VENTURES into productivity-enhancing technologies including those for water use, breeding, hatchery practices and feedstuff innovation will result in improved farmed-fish production by as much as 4.14 percent per year through 2022, according to FAO and the Organization for Economic Cooperation and Development. Growth in this sector means a further boost in food nutrition in Asia and Africa.
“The primary reason for increased optimism is that there is ample room for catching up with more productive technologies, especially in Asia, where many fish farmers are small and unable to foot the hefty capital outlays the industry requires to expand output without running into resource constraints,” said Audun Lem, a senior official at FAO’s Fisheries and Aquaculture Policy and Economics Division and one of the lead authors of the 120-page report.
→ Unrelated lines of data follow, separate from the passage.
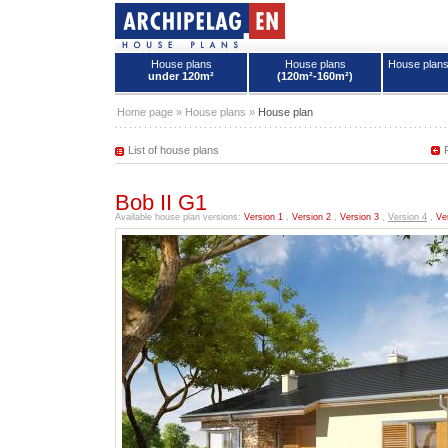
House plans
House plans
House plan
under 120m²
(120m²-160m²)
House plans - Archipelag
Home page
»
House plans
»
House plan
List of house plans
Bob II G1
Available house plan versions:
Version 1
,
Version 2
,
Version 3
,
Version 4
,
Ve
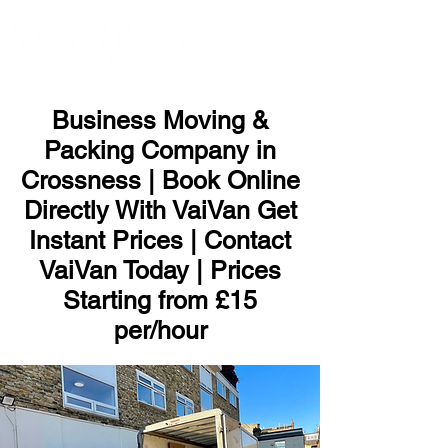
ME
NU
Business Moving &
Packing Company in
Crossness | Book Online
Directly With VaiVan Get
Instant Prices | Contact
VaiVan Today | Prices
Starting from £15
per/hour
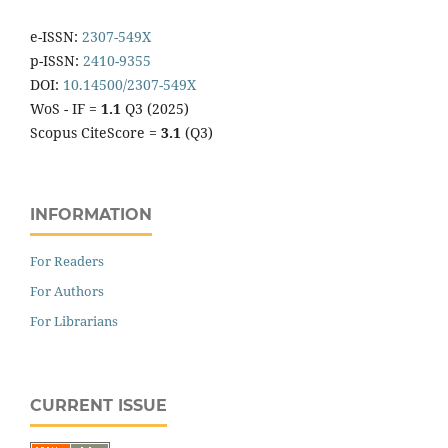
e-ISSN:
2307-549X
p-ISSN:
2410-9355
DOI:
10.14500/2307-549X
WoS - IF =
1.1
Q3 (2025)
Scopus CiteScore =
3.1
(Q3)
INFORMATION
For Readers
For Authors
For Librarians
CURRENT ISSUE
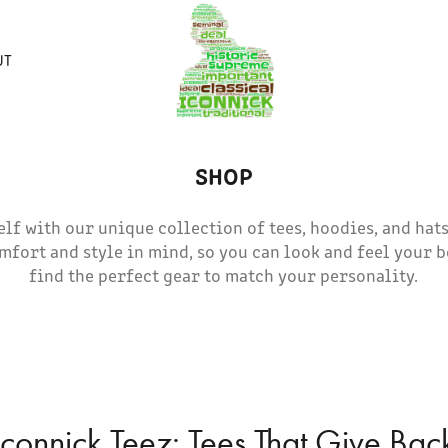
UT
SHOP
lf with our unique collection of tees, hoodies, and hats
mfort and style in mind, so you can look and feel your b
find the perfect gear to match your personality.
Iconnick Teez: Tees That Give Bac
Africa, with formidable water resources, should also host ongoing rapid growth of more than 5 percent a year, the fastest in the world but building on a very low current base level, according to the report.
Aquaculture is a young industry compared to livestock farming and has grown from nothing in 1950 and to a record production of 66.5 million tonnes in 2012, up almost 30-fold since 1970. About 50 percent of the $127 billion in global fish exports in 2011 came from developing countries, which receive more net revenue from the fish trade than from their exports of tea, rice, cocoa and coffee combined, Mr Lem said.
The report also said that consumption of farmed fish surpassed captured fish in 2014. While consumption plateaued in the mid-1980s, it will pick up by 5 percent over the next decade. This will be brought about by reduced waste, as well as better gear reducing unwanted bycatch and improved fisheries management.